Heather has tried to convince me more than once she wasn’t responsible for the nickname “The Biceps” on campus. One of these days I may believe her.
Gaze fixed on my laptop screen and its ticket-purchase confirmation, I grinned. “Not even if I buy you breakfast at Triptych after?” I asked, completing the telephone conversation routine that had developed between us over the last few months.
She laughed. “Not even then. Now tell me what’s wrong. There’s no way you’d ring at this time unless there was a problem. Is it Maci? Is she okay? I was only talking to her yesterday and she sounded great. What’s happened? Is it Raph? It’s not Raph, is it? He was flying back from seeing his mum and dad when I was talking to her. Mid-flight in fact. It’s not his plane, is it? Tell me his plane hasn’t crashed and there’s no sign of the bodies. Jesus, how long will it take us to get to—”
“Heather,” I cut her off with a chuckle. See what I mean about only two speeds? “Maci and Raph are fine. At least, I assume they are. I haven’t spoken to either of them for a few weeks.”
A relieved sigh burst through the phone connection. Followed by an angry grunt. “Then why the hell did you let me think they weren’t? That’s not nice, Osmond. Not nice at—”

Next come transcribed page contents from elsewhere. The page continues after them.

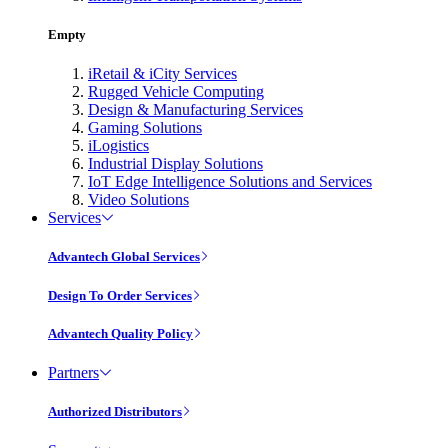
Empty
iRetail & iCity Services
Rugged Vehicle Computing
Design & Manufacturing Services
Gaming Solutions
iLogistics
Industrial Display Solutions
IoT Edge Intelligence Solutions and Services
Video Solutions
Services
Advantech Global Services
Design To Order Services
Advantech Quality Policy
Partners
Authorized Distributors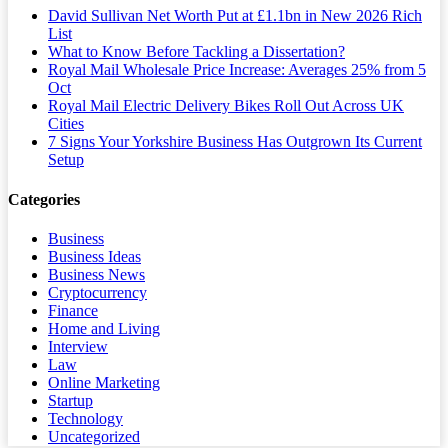
David Sullivan Net Worth Put at £1.1bn in New 2026 Rich
List
What to Know Before Tackling a Dissertation?
Royal Mail Wholesale Price Increase: Averages 25% from 5
Oct
Royal Mail Electric Delivery Bikes Roll Out Across UK
Cities
7 Signs Your Yorkshire Business Has Outgrown Its Current
Setup
Categories
Business
Business Ideas
Business News
Cryptocurrency
Finance
Home and Living
Interview
Law
Online Marketing
Startup
Technology
Uncategorized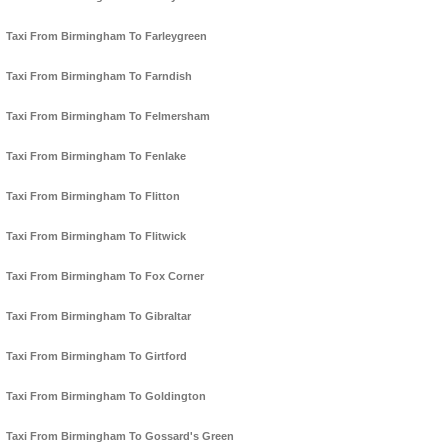
Taxi From Birmingham To Farleygreen
Taxi From Birmingham To Farndish
Taxi From Birmingham To Felmersham
Taxi From Birmingham To Fenlake
Taxi From Birmingham To Flitton
Taxi From Birmingham To Flitwick
Taxi From Birmingham To Fox Corner
Taxi From Birmingham To Gibraltar
Taxi From Birmingham To Girtford
Taxi From Birmingham To Goldington
Taxi From Birmingham To Gossard's Green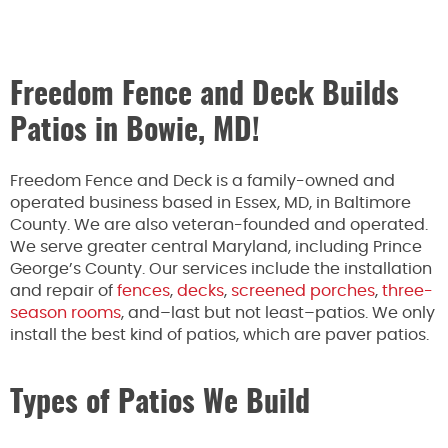
Freedom Fence and Deck Builds
Patios in Bowie, MD!
Freedom Fence and Deck is a family-owned and
operated business based in Essex, MD, in Baltimore
County. We are also veteran-founded and operated.
We serve greater central Maryland, including Prince
George’s County. Our services include the installation
and repair of
fences
,
decks
,
screened porches
,
three-
season rooms
, and–last but not least–patios. We only
install the best kind of patios, which are paver patios.
Types of Patios We Build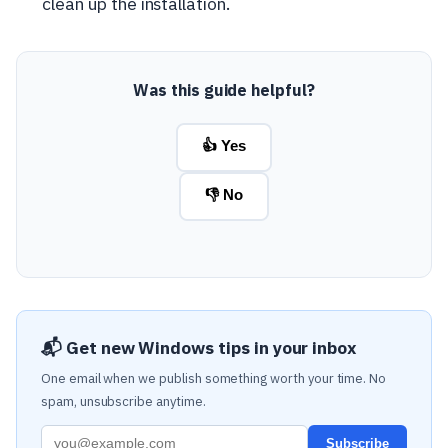
clean up the installation.
Was this guide helpful?
👍 Yes
👎 No
📬 Get new Windows tips in your inbox
One email when we publish something worth your time. No
spam, unsubscribe anytime.
Subscribe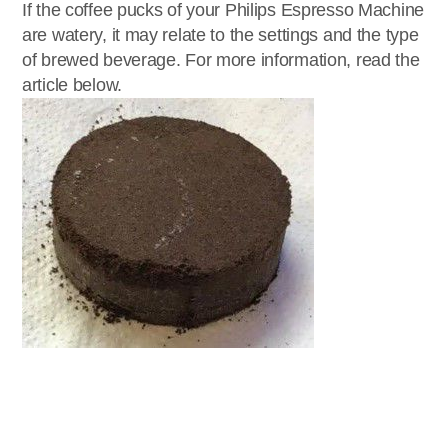
If the coffee pucks of your Philips Espresso Machine
are watery, it may relate to the settings and the type
of brewed beverage. For more information, read the
article below.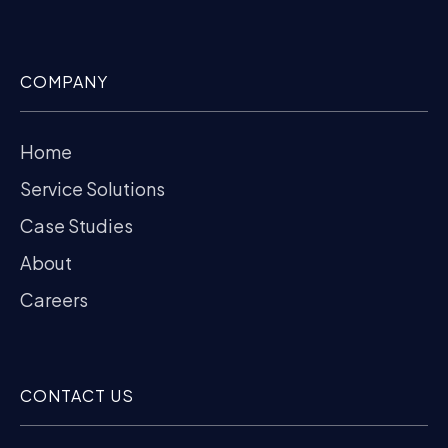
COMPANY
Home
Service Solutions
Case Studies
About
Careers
CONTACT US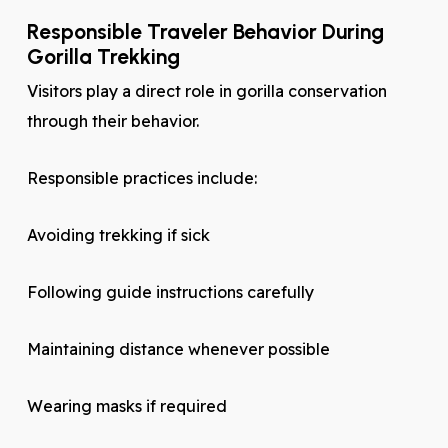
Responsible Traveler Behavior During
Gorilla Trekking
Visitors play a direct role in gorilla conservation
through their behavior.
Responsible practices include:
Avoiding trekking if sick
Following guide instructions carefully
Maintaining distance whenever possible
Wearing masks if required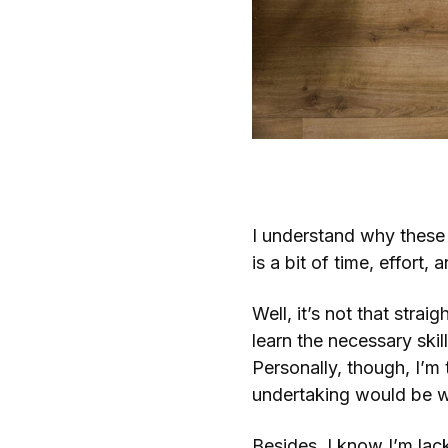
What’s the Point of a F
I understand why these
is a bit of time, effort, 
Well, it’s not that strai
learn the necessary skil
Personally, though, I’m
undertaking would be w
Besides, I know I’m lack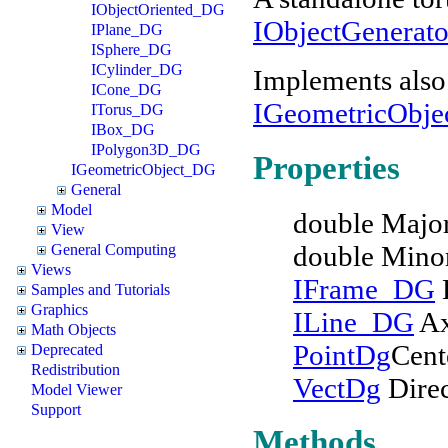
IObjectOriented_DG
IObjectGenerat
IPlane_DG
ISphere_DG
ICylinder_DG
Implements also
ICone_DG
IGeometricObj
ITorus_DG
IBox_DG
IPolygon3D_DG
Properties
IGeometricObject_DG
General
Model
double Majo
View
double Mino
General Computing
Views
IFrame_DG
Samples and Tutorials
Graphics
ILine_DG
Ax
Math Objects
PointDg
Cent
Deprecated
Redistribution
VectDg
Direc
Model Viewer
Support
Methods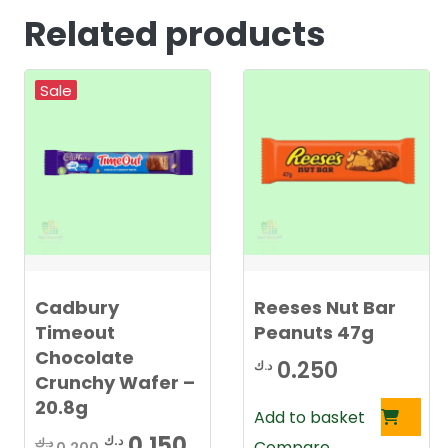
Related products
Sale
Cadbury
Reeses Nut Bar
Timeout
Peanuts 47g
Chocolate
0.250
د.ك
Crunchy Wafer –
20.8g
Add to basket
Original
Current
0.150
د.ك
د.ك
Compare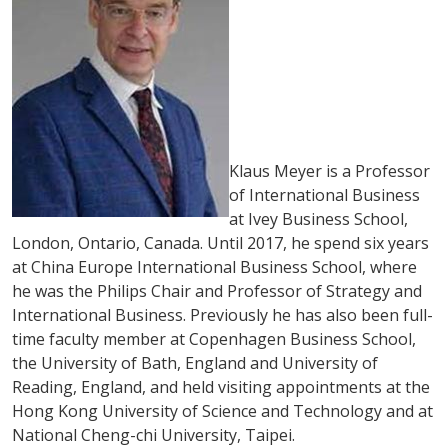
Klaus Meyer is a Professor
of International Business
at Ivey Business School,
London, Ontario, Canada. Until 2017, he spend six years
at China Europe International Business School, where
he was the Philips Chair and Professor of Strategy and
International Business. Previously he has also been full-
time faculty member at Copenhagen Business School,
the University of Bath, England and University of
Reading, England, and held visiting appointments at the
Hong Kong University of Science and Technology and at
National Cheng-chi University, Taipei.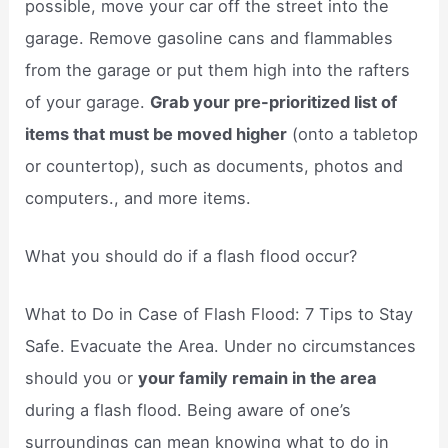
possible, move your car off the street into the
garage. Remove gasoline cans and flammables
from the garage or put them high into the rafters
of your garage.
Grab your pre-prioritized list of
items that must be moved higher
(onto a tabletop
or countertop), such as documents, photos and
computers., and more items.
What you should do if a flash flood occur?
What to Do in Case of Flash Flood: 7 Tips to Stay
Safe. Evacuate the Area. Under no circumstances
should you or
your family remain in the area
during a flash flood. Being aware of one’s
surroundings can mean knowing what to do in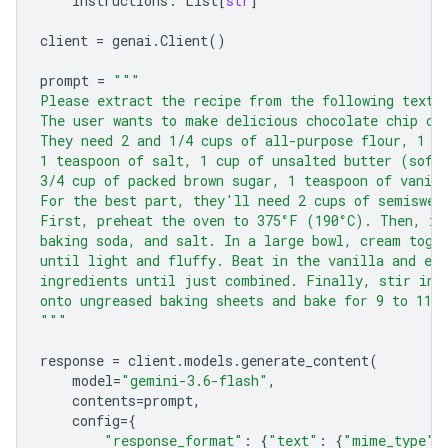
instructions
:
List
[
str
]
client
=
genai
.
Client
()
prompt
=
"""
Please extract the recipe from the following text.
The user wants to make delicious chocolate chip co
They need 2 and 1/4 cups of all-purpose flour, 1 t
1 teaspoon of salt, 1 cup of unsalted butter (soft
3/4 cup of packed brown sugar, 1 teaspoon of vanill
For the best part, they'll need 2 cups of semiswee
First, preheat the oven to 375°F (190°C). Then, in
baking soda, and salt. In a large bowl, cream toge
until light and fluffy. Beat in the vanilla and eg
ingredients until just combined. Finally, stir in 
onto ungreased baking sheets and bake for 9 to 11 
"""
response
=
client
.
models
.
generate_content
(
model
=
"gemini-3.6-flash"
,
contents
=
prompt
,
config
=
{
"response_format"
:
{
"text"
:
{
"mime_type"
:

“Heather,” I repeated her name, firmer this time. If I’d been in her company I’d have grabbed her by the shoulders to hold her still. At times she was like a wriggling puppy. A wrig
gling puppy with an IQ of 128. “I need you to feed No Direction for a while.”
Silence came from the other end. I couldn’t help but lick my index finger and make an invisible stroke in the air. Chalk one up for The Biceps.
“I’m heading to the States,” I continued, “and I need you to feed my fish while I’m gone.”
Silence. Still.
I frowned. “Heather?”
“You’re not going over to try to break up Maci and Raph, are you?”
I burst out laughing.
“I take it that’s a no?” Wary confusion filled Heather’s voice.
“That’s a big no,” I answered, pushing myself up from my desk to make my way to my bedroom. I had a suitcase in the cupboard somewhere, I think. “A friend over there needs my help.”
At the word friend my chest constricted and my balls tightened. It was an odd sensation. Part nerves, part anticipation. All unfamiliar to me.
“A friend?” Curiosity had replaced Heather’s confusion. I could almost see her squirming about on the neon-pink shag-fabric swivel chair that held pride of place in her dorm room. “More details, please. If I’m going to be looking after your cherished pet, I need more than just a friend. Is this the friend you followed to the US a few years ago?”
“I’ll leave the spare key to my apartment in my letterbox,” I plowed on as I shoved aside a pile of sweatpants from the bottom of my closet, searching for my suitcase. Nope. Not there. “Just three pieces of food once a day. Don’t believe him if he makes out he’s still hungry after that.”
“Are you really going to the States, Brendon?”
I stopped my hunt for the elusive suitcase. In my chest, my heart was thumping faster than normal. Heather rarely called me Brendon. It meant she was serious. Heather rarely did serious. I owed her an explanation.
“Yes, I’m really going,” I said, closing my eyes for a moment. An image of Amanda filled my head straight away. Amanda smiling at me, a promise in her eyes I’d stopped believing in a long time ago. “And yes, it is the friend I followed to the States a few years ago. Amanda Sinclair.”